== Dataset entries ==

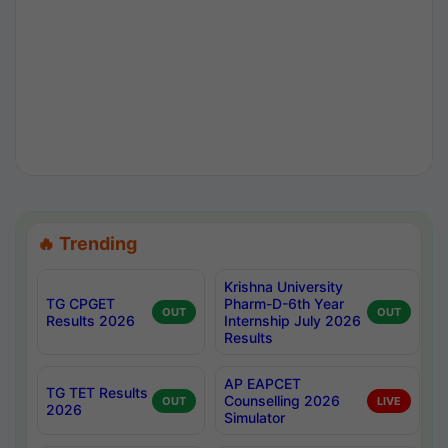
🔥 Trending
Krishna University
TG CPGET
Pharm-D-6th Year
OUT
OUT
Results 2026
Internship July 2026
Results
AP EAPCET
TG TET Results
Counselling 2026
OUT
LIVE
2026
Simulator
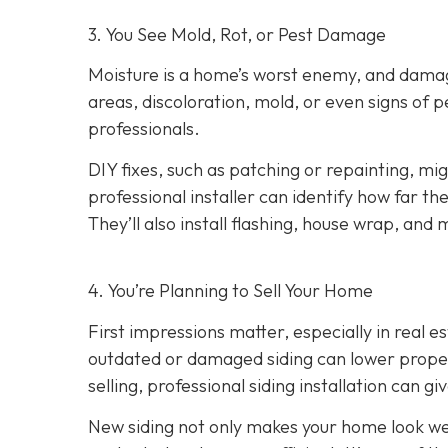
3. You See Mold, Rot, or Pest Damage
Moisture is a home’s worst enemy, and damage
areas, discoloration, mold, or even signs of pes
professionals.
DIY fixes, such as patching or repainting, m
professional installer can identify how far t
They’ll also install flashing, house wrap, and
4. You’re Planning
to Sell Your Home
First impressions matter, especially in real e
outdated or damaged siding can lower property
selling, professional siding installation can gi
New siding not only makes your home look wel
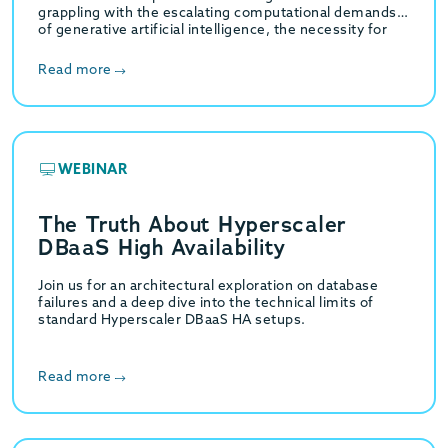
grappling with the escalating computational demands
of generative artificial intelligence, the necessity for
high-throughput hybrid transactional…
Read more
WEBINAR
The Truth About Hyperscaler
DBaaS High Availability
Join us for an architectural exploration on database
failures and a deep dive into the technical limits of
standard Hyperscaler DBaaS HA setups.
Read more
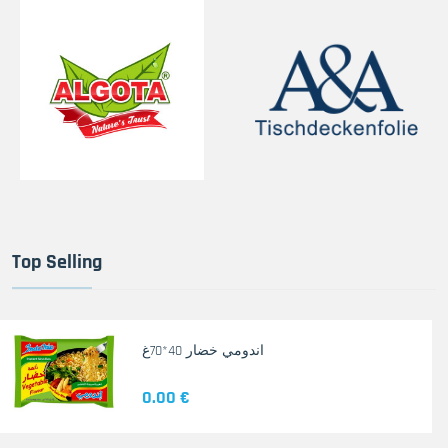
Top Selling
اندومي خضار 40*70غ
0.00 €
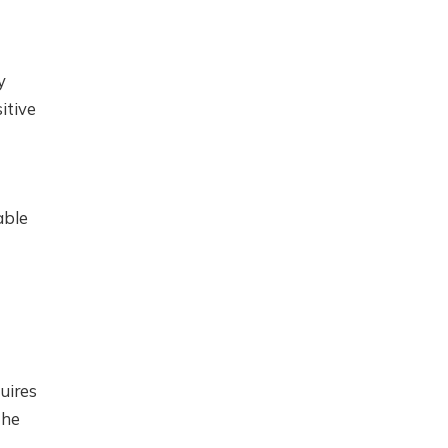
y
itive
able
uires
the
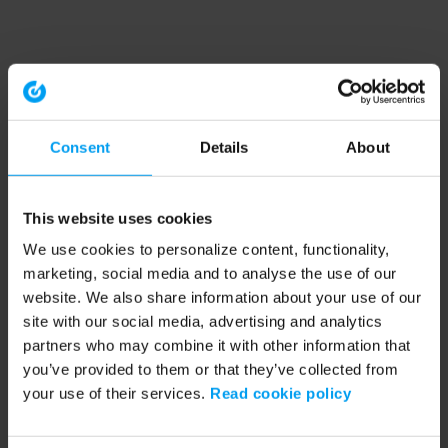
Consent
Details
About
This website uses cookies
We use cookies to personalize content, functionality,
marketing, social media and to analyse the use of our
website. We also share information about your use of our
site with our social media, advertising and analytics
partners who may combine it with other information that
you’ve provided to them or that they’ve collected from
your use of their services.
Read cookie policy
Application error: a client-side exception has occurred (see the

===

● **Task directions**:
Restate the lines of the records exactly, starting at the first and stopping after the line with "to Sell Your Home". Leave out any picture.

● **Expected answer**:
🔥 Trending
Krishna University
TG CPGET
Pharm-D-6th Year
OUT
OUT
Results 2026
Internship July 2026
Results
AP EAPCET
TG TET Results
Counselling 2026
OUT
LIVE
2026
Simulator
3. You See Mold, Rot, or Pest Damage
Moisture is a home’s worst enemy, and damage
areas, discoloration, mold, or even signs of pes
professionals.
DIY fixes, such as patching or repainting, m
professional installer can identify how far t
They’ll also install flashing, house wrap, and
4. You’re Planning
to Sell Your Home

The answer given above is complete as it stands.